- Common name: Security Police
- Abbreviation: PAVA

Operational structure
- Parent agency: Police Command of the Islamic Republic of Iran

= Iranian Public Security Police =

Public Security Police of FARAJA (پلیس امنیت عمومی فراجا, Polis-e Amniat-e Omumi-ye Faraja) or simply Security Police (پلیس امنیت, Polis-e Amniat), is a domestic security agency and law enforcement agency in Iran. The agency a subdivision of Police Command of the Islamic Republic of Iran and part of Council for Intelligence Coordination.
it was split to separate independent entities in December 2021, part of Iranian Intelligence Community. Its headquarters was destroyed by Israel in June 2025 during the Twelve-Day War.

== Organization ==
The PAVA has several branches subordinated to it. The most important ones are the intelligence branch, the diplomatic police, the Foreign Nationals and Immigrants’ Affairs Office, the police in charge of surveillance over public facilities and the Moral Security police.

=== Intelligence branch ===
The Intelligence branch is a branch of PAVA in charge for gathering operational intelligence in social aggregations of various types, running informers networks in order to collect information, news, and rumors.

=== Public Security Police ===
The Public Security Police is involved with the fight against organized crime and enforcing the Iranian telecommunications law. In recent years, the Public Security

=== Police in charge of Supervision over Public Facilities and Locations ===
The police in charge of Supervision over Public Facilities and Locations (پلیس مسئول نظارت بر تأسیسات و اماکن عمومی است, polis-e-e nazarat- bar- amaken-e omumi) is responsible for regulating and controlling businesses such as shops, restaurants, and hotels.

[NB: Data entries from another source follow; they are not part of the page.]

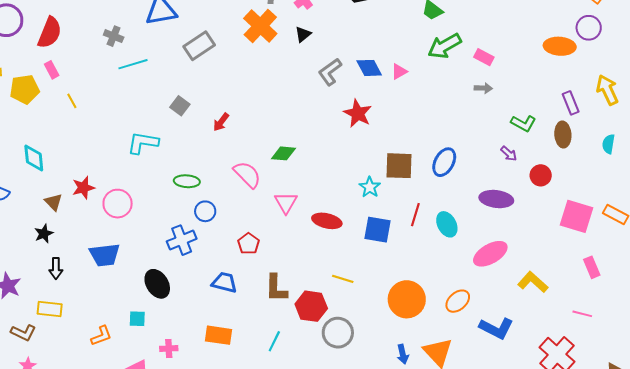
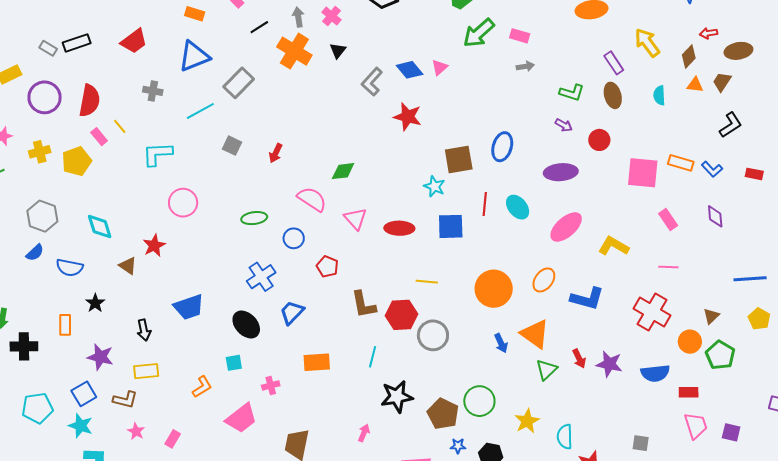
cyan line: (133, 64) -> (200, 111), moved
yellow line: (72, 101) -> (120, 126), moved
cyan L-shape: (143, 143) -> (157, 154), moved
pink circle: (118, 204) -> (183, 203), moved
blue circle: (205, 211) -> (294, 238), moved
black star: (44, 234) -> (95, 303), moved
blue trapezoid: (224, 282) -> (292, 312), moved, turned -48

=== Moral Security Police ===
The Moral Security Police (پلیس امنیت اخلاقی, police-e amniyat-e akhlaghi) is a sub-branch of PAVA acting as the Islamic religious police centre.

== History ==
The headquarters of the organization was destroyed by Israel according to the Israeli defence minister Israel Katz in an airstrike on 18 June 2025 during the Twelve-Day War.